## INSTRUCTIONS FOR THE TASK
Provide a verbatim copy of the data below.

Stored items from a collection
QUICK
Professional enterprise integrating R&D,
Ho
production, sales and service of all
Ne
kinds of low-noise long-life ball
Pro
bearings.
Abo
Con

## EXERCISE OUTPUT
QUICK
Professional enterprise integrating R&D,
Ho
production, sales and service of all
Ne
kinds of low-noise long-life ball
Pro
bearings.
Abo
Con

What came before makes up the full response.